Covid-19 di Kepulauan Nias Membaik, Pendatang Cukup Tunjukkan Hasil Rapid Test

KBRN, Medan : Kondisi Covid-19 di Kepulauan Nias semakin membaik, sehingga penanganannya dialihkan ke Satgas kabupaten/kota di wilayah tersebut.
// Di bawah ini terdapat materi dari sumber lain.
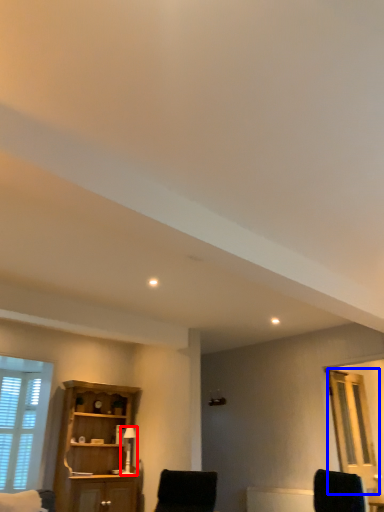 Question: Which of the following is the farthest to the observer, table lamp (highlighted by a red box) or glass door (highlighted by a blue box)?

Choices:
 (A) table lamp
 (B) glass door

Answer: (A) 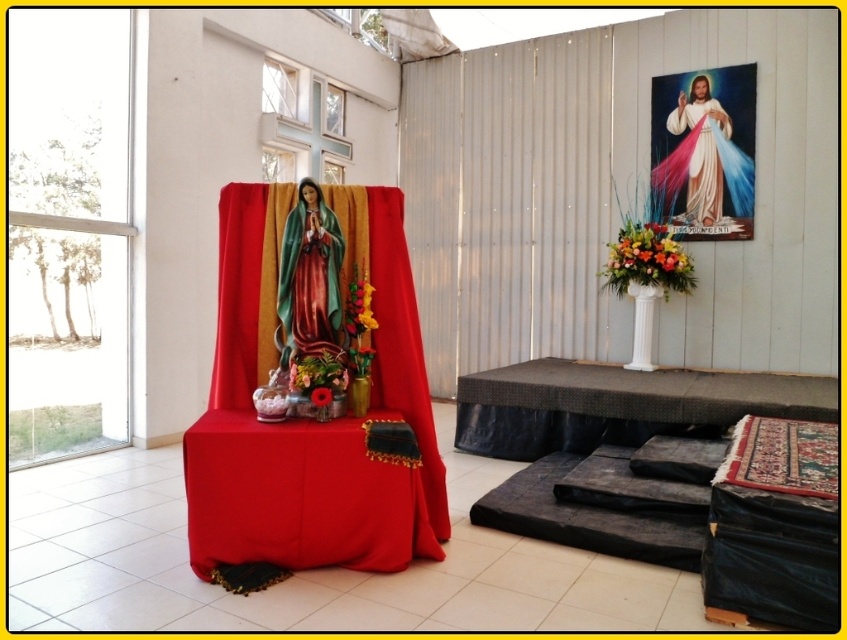 You are standing in the church and want to place a large candle on the black textured table at lower right. Considering the distance from where you are standing to the table, will you need to walk more than 12 feet to reach it?

The black textured table at lower right is 12.32 feet away from camera, so yes, you will need to walk more than 12 feet to reach it.

Based on the scene description, which object is shorter, the shiny green robe at center or the white silk robe at upper right?

The shiny green robe at center is shorter than the white silk robe at upper right. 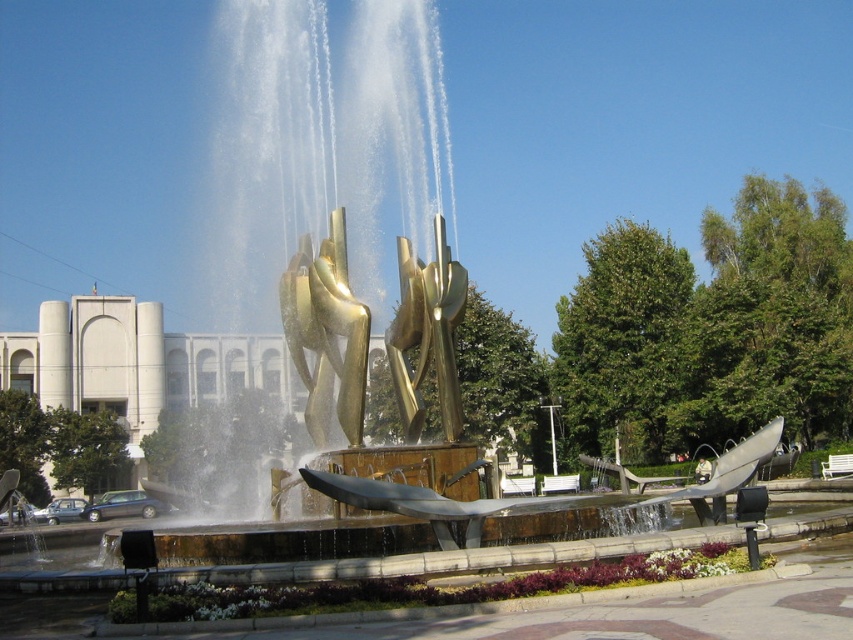 Question: Which point is closer to the camera?

Choices:
 (A) (329, 403)
 (B) (456, 381)

Answer: (B)

Question: From the image, what is the correct spatial relationship of gold metallic water at center in relation to gold polished sculpture at center?

Choices:
 (A) left
 (B) right

Answer: (A)

Question: Which point is closer to the camera?

Choices:
 (A) gold metallic water at center
 (B) gold polished sculpture at center

Answer: (A)

Question: Considering the relative positions of gold metallic water at center and gold polished sculpture at center in the image provided, where is gold metallic water at center located with respect to gold polished sculpture at center?

Choices:
 (A) above
 (B) below

Answer: (A)

Question: Is gold metallic water at center below gold polished sculpture at center?

Choices:
 (A) no
 (B) yes

Answer: (A)

Question: Which of the following is the farthest from the observer?

Choices:
 (A) gold metallic water at center
 (B) gold polished sculpture at center

Answer: (B)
Bahkan, mulai 20 Oktober 2020, pendatang yang ingin masuk ke Kepulauan Nias cukup menunjukan hasil negatif (non reaktif) rapid test, bukan hasil swab test negatif seperti sebelumnya.

"Kalau kita lakukan dengan benar, Insya Allah akan selesai masalah Covid-19 di Kepulauan Nias. Penanganan pun tetap berlanjut dengan dilakukan oleh Satgas masing-masing kabupaten/kota," ujar Gubernur Sumatera Utara, Edy Rahmayadi saat menerima Ketua Forum Kepala Daerah se-Kepulauan Nias, yang juga Bupati Nias Utara, Haogosochi Hulu, bersama Plt Kepala BPBD Sumut Riadil Akhir Lubis, di Medan, Senin (19/10/2020).

Plt Kepala BPBD Sumut Riadil Lubis menjelaskan, ada beberapa hal yang berubah setelah penanganan Covid-19 dialihkan ke Satgas kabupaten/kota. Antara lain, jika selama ini untuk masuk ke Kepulauan Nias harus dengan menunjukkan hasil swab negatif, maka setelah tanggal 20 Oktober 2020, setiap orang yang ingin masuk ke Nias cukup menunjukan hasil negatif (non reaktif) dari rapid test.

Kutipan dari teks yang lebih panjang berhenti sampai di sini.